Alejandra, la autora de esta más que interesante información, hace una equivalencia sobre el hecho de dar dineros públicos españoles a terceros países, o a colectivos extranjeros en España, cuando esos mismos dineros hacen falta en nuestro país precisamente para los mismos criterios con que son donados a otros. Evidentemente, no es difícil estar de acuerdo con la periodista porque, se mire por donde se mire, y estando como estamos, no podemos andar regalando enormes cantidades de dinero a troche y moche a no ser que fuera para causas fundamentales.
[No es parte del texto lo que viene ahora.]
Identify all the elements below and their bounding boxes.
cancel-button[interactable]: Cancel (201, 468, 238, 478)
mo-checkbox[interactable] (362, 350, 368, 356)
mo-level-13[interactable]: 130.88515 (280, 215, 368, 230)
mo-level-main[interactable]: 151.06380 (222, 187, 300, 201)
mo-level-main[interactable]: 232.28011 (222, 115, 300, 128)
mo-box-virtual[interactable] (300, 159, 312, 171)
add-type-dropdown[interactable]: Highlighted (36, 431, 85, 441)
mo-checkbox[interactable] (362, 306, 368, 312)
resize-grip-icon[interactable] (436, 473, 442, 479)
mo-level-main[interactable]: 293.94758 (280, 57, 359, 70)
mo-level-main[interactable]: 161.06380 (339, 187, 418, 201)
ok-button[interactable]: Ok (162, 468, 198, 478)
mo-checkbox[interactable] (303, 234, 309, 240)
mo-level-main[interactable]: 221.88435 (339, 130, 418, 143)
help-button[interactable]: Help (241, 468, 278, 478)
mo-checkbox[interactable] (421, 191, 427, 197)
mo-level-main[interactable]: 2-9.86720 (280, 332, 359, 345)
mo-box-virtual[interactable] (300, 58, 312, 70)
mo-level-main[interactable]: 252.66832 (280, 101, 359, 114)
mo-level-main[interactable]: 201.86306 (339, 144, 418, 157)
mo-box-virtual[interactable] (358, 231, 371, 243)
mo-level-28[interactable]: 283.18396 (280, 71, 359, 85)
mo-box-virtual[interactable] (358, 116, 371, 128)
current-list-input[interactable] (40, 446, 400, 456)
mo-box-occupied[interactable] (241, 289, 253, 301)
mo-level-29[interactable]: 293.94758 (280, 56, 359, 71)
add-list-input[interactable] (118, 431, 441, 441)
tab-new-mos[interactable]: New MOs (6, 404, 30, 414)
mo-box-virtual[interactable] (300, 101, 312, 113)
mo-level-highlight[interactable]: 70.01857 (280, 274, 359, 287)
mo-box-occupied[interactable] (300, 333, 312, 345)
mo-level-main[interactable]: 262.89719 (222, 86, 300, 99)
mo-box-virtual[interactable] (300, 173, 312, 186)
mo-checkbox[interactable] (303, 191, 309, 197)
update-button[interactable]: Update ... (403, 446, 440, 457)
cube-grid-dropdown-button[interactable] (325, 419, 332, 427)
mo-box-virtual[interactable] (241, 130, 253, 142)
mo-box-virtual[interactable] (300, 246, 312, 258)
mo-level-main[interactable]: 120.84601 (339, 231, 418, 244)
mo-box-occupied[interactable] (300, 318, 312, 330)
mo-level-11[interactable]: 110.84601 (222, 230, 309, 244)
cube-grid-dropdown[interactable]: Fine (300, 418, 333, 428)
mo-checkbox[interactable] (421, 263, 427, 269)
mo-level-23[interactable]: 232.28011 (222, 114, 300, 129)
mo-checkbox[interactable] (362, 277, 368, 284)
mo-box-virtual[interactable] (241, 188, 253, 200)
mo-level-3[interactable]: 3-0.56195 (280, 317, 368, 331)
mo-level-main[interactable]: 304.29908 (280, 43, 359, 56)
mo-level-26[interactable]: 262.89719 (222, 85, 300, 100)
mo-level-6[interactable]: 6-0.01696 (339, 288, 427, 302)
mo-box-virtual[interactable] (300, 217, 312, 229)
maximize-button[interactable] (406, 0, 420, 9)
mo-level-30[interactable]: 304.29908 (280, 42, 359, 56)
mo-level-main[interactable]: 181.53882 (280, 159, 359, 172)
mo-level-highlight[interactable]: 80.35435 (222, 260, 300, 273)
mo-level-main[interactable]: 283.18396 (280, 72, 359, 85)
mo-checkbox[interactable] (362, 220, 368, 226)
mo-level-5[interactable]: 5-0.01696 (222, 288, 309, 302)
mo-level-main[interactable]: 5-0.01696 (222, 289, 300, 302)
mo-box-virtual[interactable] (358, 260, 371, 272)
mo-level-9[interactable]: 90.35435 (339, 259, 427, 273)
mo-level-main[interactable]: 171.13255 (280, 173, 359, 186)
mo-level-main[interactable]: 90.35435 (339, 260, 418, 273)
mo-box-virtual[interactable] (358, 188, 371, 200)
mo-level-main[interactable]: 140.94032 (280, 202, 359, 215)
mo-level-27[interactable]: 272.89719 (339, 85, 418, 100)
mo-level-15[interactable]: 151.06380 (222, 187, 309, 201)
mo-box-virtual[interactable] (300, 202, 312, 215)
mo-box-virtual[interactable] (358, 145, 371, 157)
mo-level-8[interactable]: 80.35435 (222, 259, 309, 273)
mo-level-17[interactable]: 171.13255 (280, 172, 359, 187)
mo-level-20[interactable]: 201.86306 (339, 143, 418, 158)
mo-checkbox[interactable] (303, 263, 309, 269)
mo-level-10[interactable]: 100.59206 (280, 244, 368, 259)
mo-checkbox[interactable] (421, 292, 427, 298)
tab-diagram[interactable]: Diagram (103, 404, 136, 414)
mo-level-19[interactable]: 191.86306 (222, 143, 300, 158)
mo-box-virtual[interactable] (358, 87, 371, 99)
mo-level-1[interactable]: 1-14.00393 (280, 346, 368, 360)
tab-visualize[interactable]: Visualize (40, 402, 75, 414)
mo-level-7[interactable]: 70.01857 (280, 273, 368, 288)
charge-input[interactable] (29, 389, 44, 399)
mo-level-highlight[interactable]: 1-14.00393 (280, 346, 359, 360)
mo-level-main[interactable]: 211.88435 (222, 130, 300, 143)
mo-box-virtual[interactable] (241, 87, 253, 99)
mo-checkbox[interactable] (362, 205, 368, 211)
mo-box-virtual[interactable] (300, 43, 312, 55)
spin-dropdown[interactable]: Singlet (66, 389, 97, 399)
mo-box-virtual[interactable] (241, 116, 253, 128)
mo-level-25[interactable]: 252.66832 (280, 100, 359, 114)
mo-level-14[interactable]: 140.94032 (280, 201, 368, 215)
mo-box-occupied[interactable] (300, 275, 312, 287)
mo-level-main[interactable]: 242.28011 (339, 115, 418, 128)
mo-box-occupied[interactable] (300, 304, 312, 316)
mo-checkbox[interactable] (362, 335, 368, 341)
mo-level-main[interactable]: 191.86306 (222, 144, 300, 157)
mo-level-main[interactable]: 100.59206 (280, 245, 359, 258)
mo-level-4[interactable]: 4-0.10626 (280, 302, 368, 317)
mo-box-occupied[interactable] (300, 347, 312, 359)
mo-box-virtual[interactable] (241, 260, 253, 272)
Y ahora, dicho todo esto, me gustaría que hiciéramos un pequeño ejercicio de imaginación si el dinero de las subvenciones de los 15 únicos ejemplos que cita el diario El Economista, que sumado viene a ser alrededor de cinco millones de euros, en lugar de gastarse allá o acá en gays de Zimbabwe o en proyectos de cine iberoamericano, se gastara en proyectos de cooperación al desarrollo en África, o donde sea que haga falta. Con ese dinero, y siguiendo criterios constructivos africanos en lugar de las barbaridades de precios que se manejan en España, se podrían construir más de mil pozos de agua, o cientos de viviendas sociales, o decenas de escuelas primarias o de formación profesional, o también decenas de centros de salud, o tres grandes hospitales. Y si lo aplicamos a conceptos de mucha más urgencia, le podríamos dar de comer a más de cien mil personas en campamentos de refugiados durante tres meses, o vacunar a cerca de un millón de niños, o regalar sobre dos millones de mosquiteras.

Está claro que los gays y lesbianas de donde quiera que sean tienen derechos, y las mujeres chocoanas, y los hijos del maíz, y los policías de Nicaragua, y los diputados de la República Dominicana, y por supuesto los cineastas iberoamericanos, pero no hay ningún derecho que pueda estar por encima del derecho a la vida, es por eso que va siendo hora de reclamar a nuestros políticos algo más que prudencia, porque de lo que se trata es de coherencia.

Alejandra Ramón, la periodista de El Economista, ha dado en el clavo con su información, y eso que solamente ha citado quince ejemplos, no quiero ni imaginar el montón de millones de euros que se tienen que ir en conceptos inconsistentes por un miserable, como dice ella "capricho" en la política de subvenciones del Gobierno. Deberíamos hacer algo al respecto, callar y mirar para otro lado es lo que hemos hecho hasta ahora y así nos va. Y así le va al mundo.